### Task to carry out
Lines to restate from the data below: from the one containing "Иногда у девушки" to the one containing "Quel che si dice non importa a lei.", both included. Give them again exactly, and only them.

----- Source records -----

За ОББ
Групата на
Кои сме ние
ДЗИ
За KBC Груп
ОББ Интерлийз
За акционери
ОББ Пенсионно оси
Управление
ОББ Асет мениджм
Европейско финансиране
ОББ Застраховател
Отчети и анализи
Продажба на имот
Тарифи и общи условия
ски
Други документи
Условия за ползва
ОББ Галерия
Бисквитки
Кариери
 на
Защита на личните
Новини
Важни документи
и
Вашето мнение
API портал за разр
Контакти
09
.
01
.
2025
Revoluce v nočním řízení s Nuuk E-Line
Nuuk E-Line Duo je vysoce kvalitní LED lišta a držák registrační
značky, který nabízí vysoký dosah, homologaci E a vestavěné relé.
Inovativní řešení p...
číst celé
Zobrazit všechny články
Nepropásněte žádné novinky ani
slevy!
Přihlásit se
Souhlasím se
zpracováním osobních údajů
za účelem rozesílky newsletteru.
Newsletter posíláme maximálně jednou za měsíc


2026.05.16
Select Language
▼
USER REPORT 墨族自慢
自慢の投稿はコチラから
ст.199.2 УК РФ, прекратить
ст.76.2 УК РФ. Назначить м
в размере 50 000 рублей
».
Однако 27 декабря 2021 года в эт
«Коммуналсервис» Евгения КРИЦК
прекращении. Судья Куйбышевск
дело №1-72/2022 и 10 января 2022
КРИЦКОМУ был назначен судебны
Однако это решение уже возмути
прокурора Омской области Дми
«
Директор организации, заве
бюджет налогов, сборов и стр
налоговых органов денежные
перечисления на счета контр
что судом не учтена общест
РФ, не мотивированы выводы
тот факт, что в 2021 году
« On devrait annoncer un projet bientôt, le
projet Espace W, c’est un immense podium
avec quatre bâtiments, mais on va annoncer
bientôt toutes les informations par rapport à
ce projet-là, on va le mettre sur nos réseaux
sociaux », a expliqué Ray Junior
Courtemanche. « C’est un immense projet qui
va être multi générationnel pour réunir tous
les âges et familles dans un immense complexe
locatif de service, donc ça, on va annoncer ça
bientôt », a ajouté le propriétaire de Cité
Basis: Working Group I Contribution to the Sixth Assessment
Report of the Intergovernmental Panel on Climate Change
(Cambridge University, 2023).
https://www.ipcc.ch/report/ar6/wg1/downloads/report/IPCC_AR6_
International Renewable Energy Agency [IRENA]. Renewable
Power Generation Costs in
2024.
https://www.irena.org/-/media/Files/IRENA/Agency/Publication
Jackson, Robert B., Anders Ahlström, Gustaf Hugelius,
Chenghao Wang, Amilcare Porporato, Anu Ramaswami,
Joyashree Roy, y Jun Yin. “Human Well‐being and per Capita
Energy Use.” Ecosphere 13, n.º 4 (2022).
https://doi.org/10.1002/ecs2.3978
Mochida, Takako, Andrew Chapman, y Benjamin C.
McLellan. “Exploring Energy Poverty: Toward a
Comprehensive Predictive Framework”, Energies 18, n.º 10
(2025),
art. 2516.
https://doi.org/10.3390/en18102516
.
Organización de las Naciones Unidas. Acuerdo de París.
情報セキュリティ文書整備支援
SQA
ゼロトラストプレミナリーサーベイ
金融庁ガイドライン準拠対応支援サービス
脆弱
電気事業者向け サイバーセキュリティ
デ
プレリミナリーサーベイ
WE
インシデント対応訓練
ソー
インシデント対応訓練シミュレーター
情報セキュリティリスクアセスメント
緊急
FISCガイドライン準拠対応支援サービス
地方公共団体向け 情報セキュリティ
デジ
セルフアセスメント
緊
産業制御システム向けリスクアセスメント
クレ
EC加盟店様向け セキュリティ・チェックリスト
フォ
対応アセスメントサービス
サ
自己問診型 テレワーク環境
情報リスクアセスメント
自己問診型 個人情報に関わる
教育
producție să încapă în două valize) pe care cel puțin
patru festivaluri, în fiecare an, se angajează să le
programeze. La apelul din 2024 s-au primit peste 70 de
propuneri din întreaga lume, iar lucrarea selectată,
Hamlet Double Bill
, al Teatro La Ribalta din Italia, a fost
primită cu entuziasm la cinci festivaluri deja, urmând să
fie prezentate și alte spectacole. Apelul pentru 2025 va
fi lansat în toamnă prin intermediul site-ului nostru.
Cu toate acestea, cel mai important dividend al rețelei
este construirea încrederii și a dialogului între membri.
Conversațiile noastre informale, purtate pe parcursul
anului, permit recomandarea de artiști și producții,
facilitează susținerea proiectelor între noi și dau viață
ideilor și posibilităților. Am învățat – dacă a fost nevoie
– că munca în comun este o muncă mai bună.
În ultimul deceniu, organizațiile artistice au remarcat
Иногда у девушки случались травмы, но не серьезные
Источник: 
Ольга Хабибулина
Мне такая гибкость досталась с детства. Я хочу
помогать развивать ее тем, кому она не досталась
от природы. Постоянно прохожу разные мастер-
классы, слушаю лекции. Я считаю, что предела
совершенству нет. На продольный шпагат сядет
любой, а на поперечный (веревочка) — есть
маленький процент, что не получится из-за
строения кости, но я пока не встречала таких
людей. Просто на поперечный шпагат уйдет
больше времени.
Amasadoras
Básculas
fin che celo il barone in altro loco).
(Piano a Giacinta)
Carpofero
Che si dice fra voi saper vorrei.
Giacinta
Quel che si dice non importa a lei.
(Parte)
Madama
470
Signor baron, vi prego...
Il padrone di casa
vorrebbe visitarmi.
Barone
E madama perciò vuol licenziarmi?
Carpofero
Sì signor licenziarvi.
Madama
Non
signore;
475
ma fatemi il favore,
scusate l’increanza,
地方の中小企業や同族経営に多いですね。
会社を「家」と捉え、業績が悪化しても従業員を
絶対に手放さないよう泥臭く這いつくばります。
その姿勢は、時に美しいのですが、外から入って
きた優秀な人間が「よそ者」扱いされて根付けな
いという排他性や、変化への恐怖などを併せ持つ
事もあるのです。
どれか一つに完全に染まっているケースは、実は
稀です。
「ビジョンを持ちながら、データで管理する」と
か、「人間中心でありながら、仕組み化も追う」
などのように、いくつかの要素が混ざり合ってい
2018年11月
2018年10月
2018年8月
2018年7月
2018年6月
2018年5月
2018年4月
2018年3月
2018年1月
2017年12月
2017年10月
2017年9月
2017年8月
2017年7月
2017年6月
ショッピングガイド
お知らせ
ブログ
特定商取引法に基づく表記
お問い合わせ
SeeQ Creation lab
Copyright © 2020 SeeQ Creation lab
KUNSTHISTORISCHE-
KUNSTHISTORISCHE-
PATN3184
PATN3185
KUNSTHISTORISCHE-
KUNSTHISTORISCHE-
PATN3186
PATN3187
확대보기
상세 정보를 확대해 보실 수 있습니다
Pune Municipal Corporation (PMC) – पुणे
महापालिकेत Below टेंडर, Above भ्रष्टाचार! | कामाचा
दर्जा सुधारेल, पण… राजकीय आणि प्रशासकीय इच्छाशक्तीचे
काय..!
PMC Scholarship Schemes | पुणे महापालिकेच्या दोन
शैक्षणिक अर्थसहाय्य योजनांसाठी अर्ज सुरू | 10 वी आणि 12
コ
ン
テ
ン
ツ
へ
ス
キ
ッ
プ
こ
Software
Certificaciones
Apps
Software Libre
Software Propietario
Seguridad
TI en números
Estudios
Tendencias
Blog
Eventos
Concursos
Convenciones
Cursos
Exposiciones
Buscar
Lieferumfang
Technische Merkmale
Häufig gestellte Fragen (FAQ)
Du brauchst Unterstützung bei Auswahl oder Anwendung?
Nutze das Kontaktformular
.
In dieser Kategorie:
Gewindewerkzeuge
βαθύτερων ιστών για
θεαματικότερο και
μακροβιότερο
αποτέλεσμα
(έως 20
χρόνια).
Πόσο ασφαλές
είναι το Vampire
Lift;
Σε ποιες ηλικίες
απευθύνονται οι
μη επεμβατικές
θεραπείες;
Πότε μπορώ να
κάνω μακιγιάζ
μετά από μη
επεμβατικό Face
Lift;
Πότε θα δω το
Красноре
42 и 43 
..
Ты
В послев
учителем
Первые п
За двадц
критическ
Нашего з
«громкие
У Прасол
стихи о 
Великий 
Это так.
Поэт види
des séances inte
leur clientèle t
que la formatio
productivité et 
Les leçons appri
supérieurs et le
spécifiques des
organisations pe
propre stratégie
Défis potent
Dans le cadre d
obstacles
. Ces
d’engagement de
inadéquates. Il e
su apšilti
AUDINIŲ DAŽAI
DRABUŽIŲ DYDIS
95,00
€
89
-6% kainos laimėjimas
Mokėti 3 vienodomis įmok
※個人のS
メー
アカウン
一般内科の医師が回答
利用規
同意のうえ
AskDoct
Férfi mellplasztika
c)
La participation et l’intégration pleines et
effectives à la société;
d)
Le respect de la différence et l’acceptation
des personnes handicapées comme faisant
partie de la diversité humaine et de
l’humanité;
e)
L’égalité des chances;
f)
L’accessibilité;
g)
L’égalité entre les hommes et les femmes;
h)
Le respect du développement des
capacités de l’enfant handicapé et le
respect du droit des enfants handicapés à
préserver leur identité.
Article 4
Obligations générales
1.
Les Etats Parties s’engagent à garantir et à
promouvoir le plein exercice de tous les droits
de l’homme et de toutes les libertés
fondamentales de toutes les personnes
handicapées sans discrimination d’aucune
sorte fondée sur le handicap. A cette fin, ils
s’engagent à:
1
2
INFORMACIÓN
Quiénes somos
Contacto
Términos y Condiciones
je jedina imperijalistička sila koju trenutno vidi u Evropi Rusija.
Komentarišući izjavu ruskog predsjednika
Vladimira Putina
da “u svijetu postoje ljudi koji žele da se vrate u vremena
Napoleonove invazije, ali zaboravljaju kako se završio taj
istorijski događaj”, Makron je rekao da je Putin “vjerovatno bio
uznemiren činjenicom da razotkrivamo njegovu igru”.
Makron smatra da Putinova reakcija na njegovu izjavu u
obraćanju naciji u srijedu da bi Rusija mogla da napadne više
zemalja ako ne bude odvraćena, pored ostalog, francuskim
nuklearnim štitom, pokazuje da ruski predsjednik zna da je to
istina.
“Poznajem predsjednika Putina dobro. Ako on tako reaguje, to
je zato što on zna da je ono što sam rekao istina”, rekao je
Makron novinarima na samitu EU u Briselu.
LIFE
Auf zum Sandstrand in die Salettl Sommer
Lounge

-----

### Response below
Иногда у девушки случались травмы, но не серьезные
Источник: 
Ольга Хабибулина
Мне такая гибкость досталась с детства. Я хочу
помогать развивать ее тем, кому она не досталась
от природы. Постоянно прохожу разные мастер-
классы, слушаю лекции. Я считаю, что предела
совершенству нет. На продольный шпагат сядет
любой, а на поперечный (веревочка) — есть
маленький процент, что не получится из-за
строения кости, но я пока не встречала таких
людей. Просто на поперечный шпагат уйдет
больше времени.
Amasadoras
Básculas
fin che celo il barone in altro loco).
(Piano a Giacinta)
Carpofero
Che si dice fra voi saper vorrei.
Giacinta
Quel che si dice non importa a lei.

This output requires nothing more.